» DESCRIPTION OF THE TASK:
Among the records below, find the line that has "Tra số điện thoại VienThongSG là gì? Tại"; from there, give the lines again exactly, and stop after the line that has "này hiện đã được rất nhiều người xác định".

» DATA TO EXAMINE:
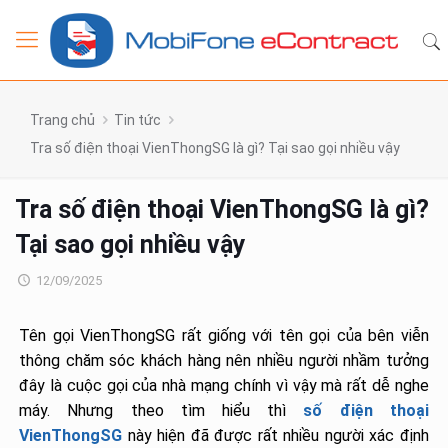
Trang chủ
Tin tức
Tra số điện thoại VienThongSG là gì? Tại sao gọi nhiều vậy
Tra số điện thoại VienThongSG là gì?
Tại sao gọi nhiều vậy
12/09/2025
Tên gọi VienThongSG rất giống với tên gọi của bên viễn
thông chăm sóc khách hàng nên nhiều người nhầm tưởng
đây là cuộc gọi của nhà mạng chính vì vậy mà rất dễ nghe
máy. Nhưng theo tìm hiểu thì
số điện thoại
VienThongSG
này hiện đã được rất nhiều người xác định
...
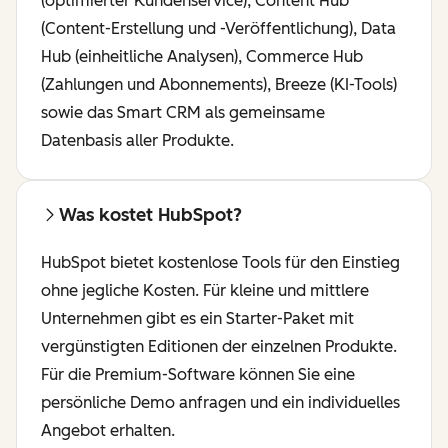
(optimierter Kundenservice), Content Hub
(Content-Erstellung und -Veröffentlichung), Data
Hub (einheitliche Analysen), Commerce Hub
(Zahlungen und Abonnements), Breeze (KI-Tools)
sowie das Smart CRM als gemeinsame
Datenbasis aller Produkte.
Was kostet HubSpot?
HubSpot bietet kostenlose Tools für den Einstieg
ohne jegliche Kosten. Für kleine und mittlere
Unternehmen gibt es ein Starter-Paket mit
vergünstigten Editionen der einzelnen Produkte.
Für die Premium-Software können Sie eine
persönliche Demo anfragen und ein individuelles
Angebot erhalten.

» SOLUTION TO THE EXERCISE:
Tra số điện thoại VienThongSG là gì? Tại sao gọi nhiều vậy
Tra số điện thoại VienThongSG là gì?
Tại sao gọi nhiều vậy
12/09/2025
Tên gọi VienThongSG rất giống với tên gọi của bên viễn
thông chăm sóc khách hàng nên nhiều người nhầm tưởng
đây là cuộc gọi của nhà mạng chính vì vậy mà rất dễ nghe
máy. Nhưng theo tìm hiểu thì
số điện thoại
VienThongSG
này hiện đã được rất nhiều người xác định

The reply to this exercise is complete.